Cutter has other plans on his mind as well, like looking for a fabulous treasure rumoured to be found in an abandoned temple. He has two companions in the quest for the treasure. One is the regimental water-carrier, Gunga Din, who has dreams of being a real soldier. The other is one of the regiment’s elephants, Annie (the particular pet of Sergeant MacChesney).
What Cutter doesn’t know that the temple is in fact the headquarters of a revived Thuggee cult. The murderous Thugs were thought to have been eliminated but this is far from being the case. The Thugs have moved beyond their usual practices of ritual murder and are now planning large-scale revenge on the British who had suppressed their cult. This will put the whole regiment in danger. The three friends all become involved in a desperate attempt to foil the Thugs’ plans and Gunga Din will find a role to play as well.
It’s a wonderful rousing adventure tale. It starts in a light-hearted vein but gradually becomes more serious and ends with a spectacular battle scene.
The very strong cast is a major asset. While Joan Fontaine has little to do the film affords the other players plenty of opportunities and they make the most of them. Cary Grant’s performance is heavy on the comedy but that suits the tone of the movie well enough. The standout performance though comes from Douglas Fairbanks Jr, an actor I find myself liking more and more.
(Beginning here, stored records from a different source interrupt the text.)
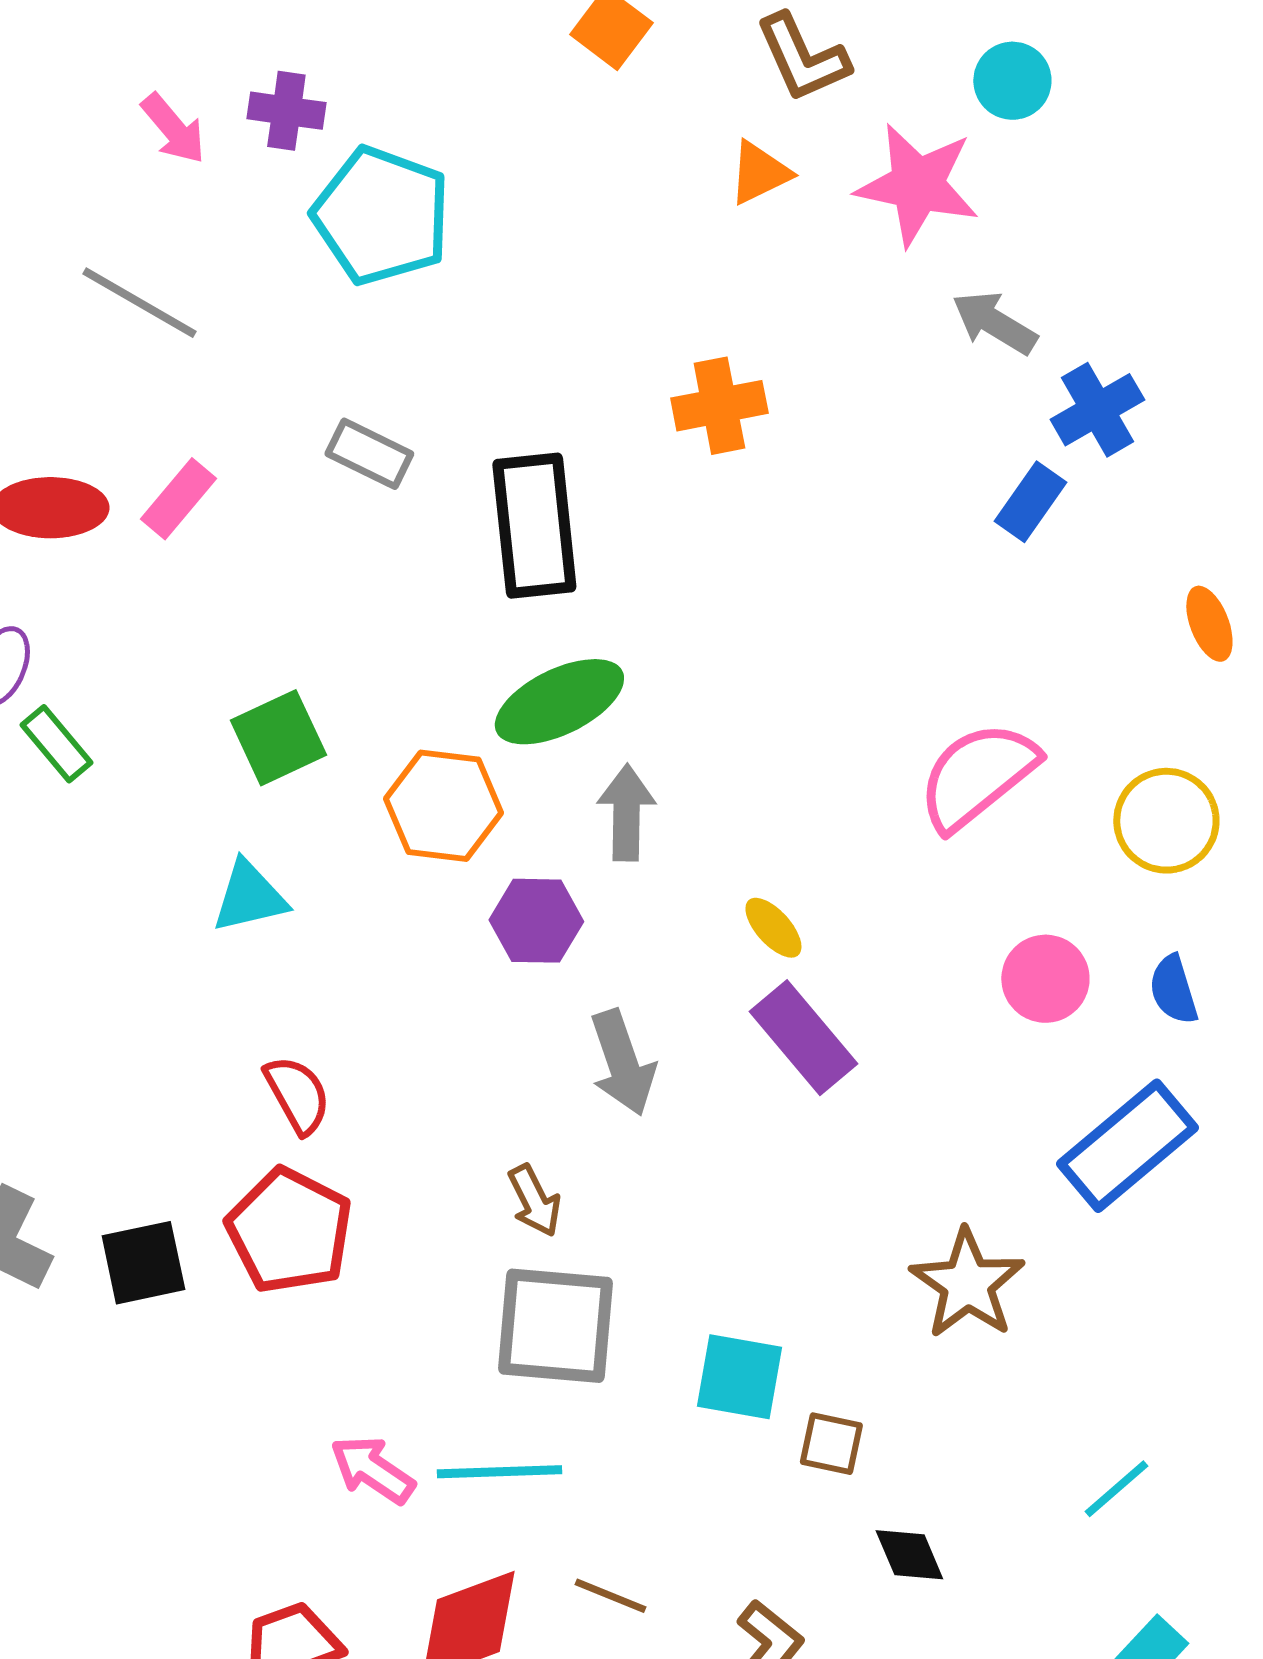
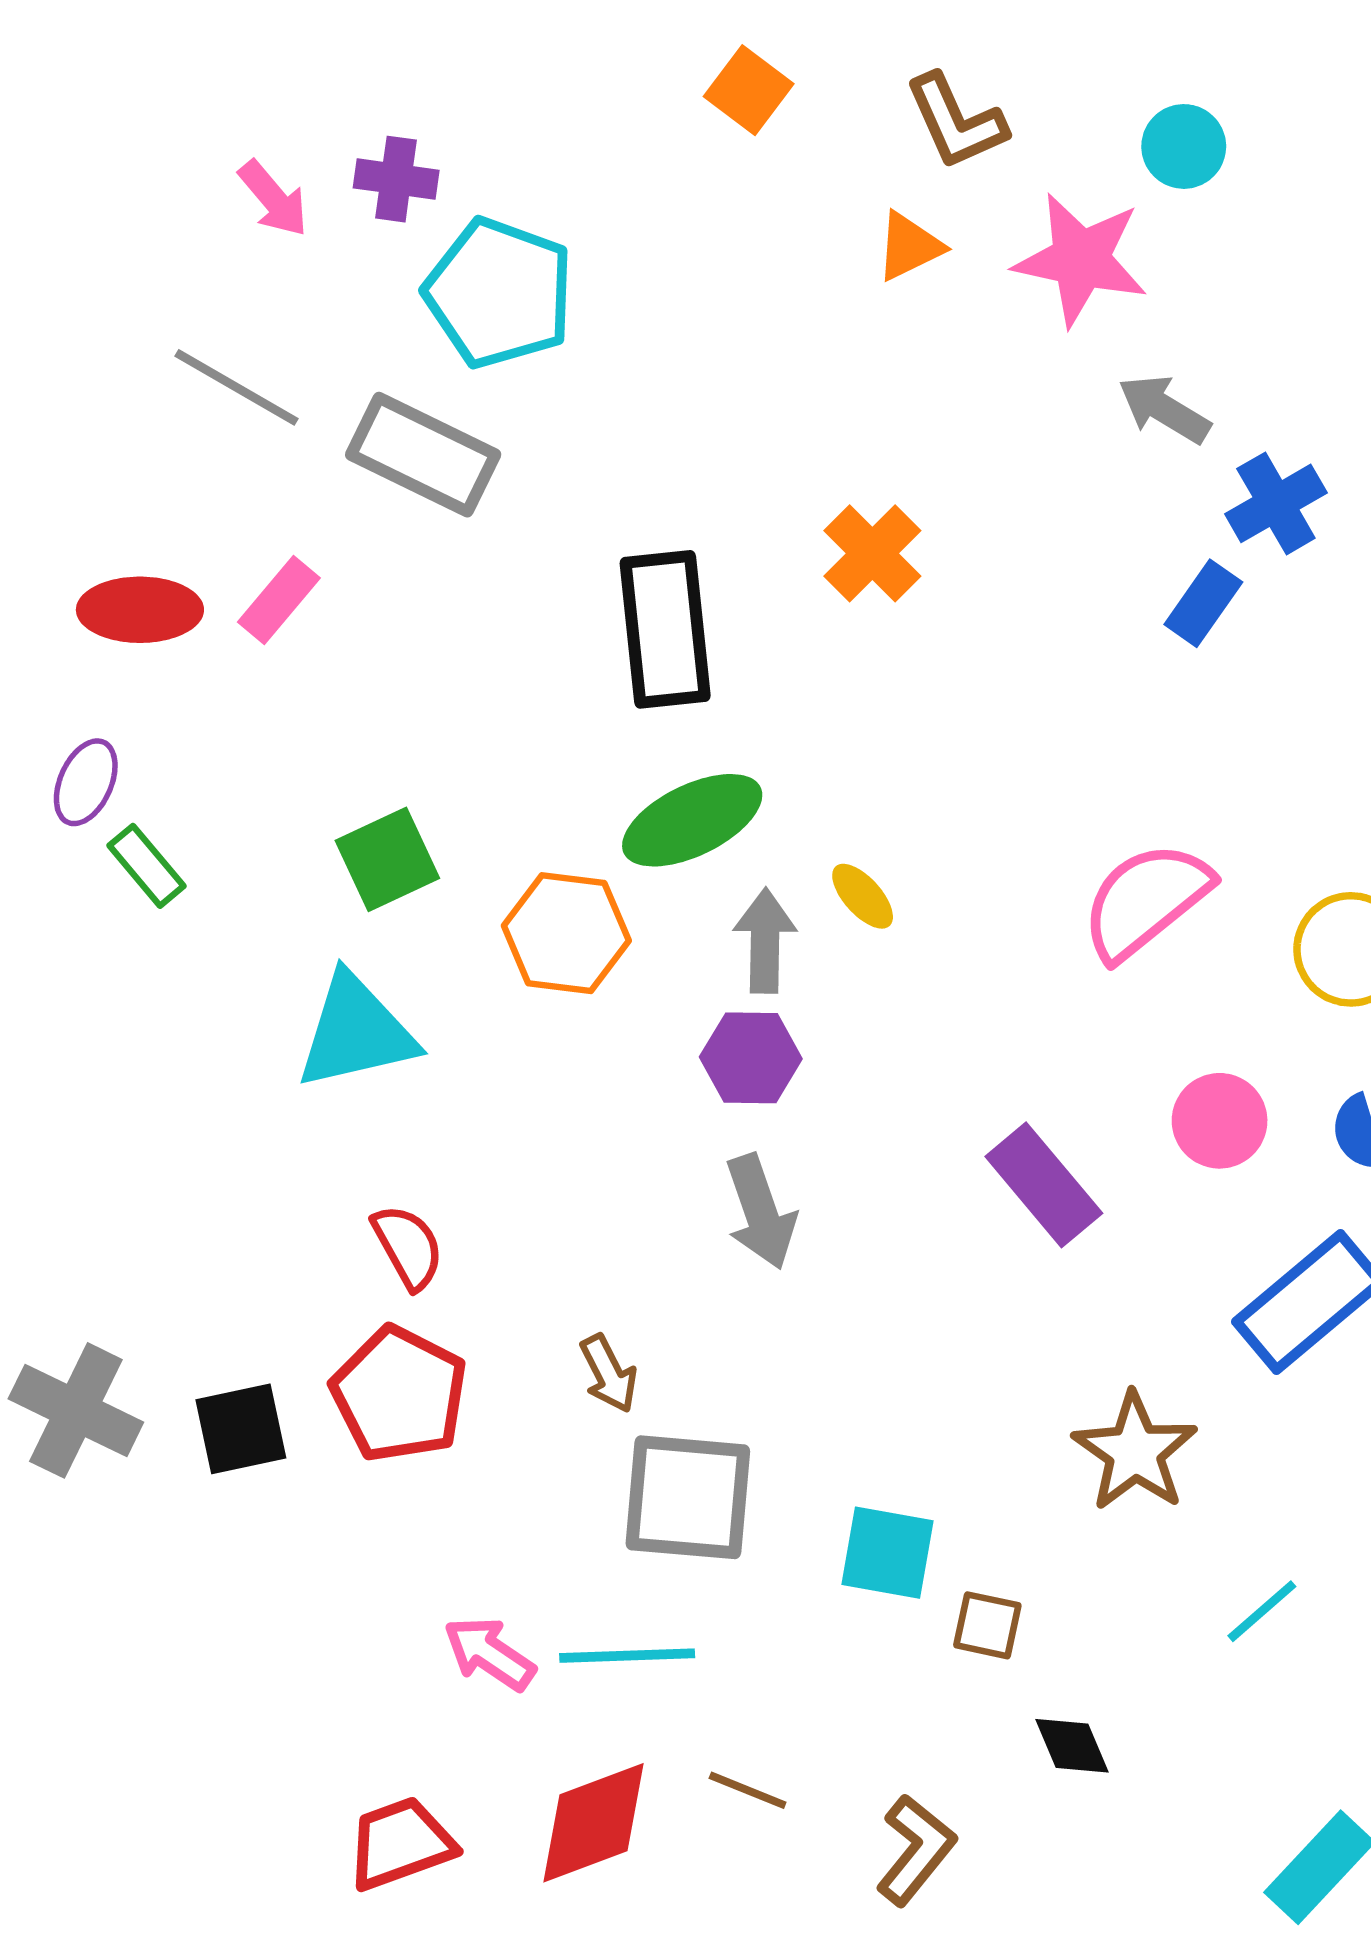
orange cross: (719, 406) -> (872, 553), moved, turned -34
gray rectangle: (369, 454) -> (423, 455), moved, size x1.6
cyan triangle: (249, 897) -> (356, 1032), size x1.5
purple hexagon: (536, 921) -> (751, 1058), moved
yellow ellipse: (773, 928) -> (863, 896), moved
purple rectangle: (803, 1038) -> (1044, 1185), moved
brown arrow: (534, 1201) -> (609, 1374), moved
cyan line: (1116, 1489) -> (1262, 1611), moved

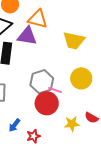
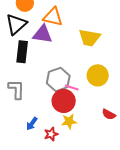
yellow star: (72, 124) -> (69, 121), moved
George Stevens may have had set an outrageous amount of RKO’s money on this picture but the results are worth it. The movie cost so much that it made a loss on its initial release despite doing good business at the box-office but it was regularly re-released and ended up being a very profitable property.
The Region 1 DVD looks great and includes some worthwhile extras.
One of the classic Hollywood adventure movies.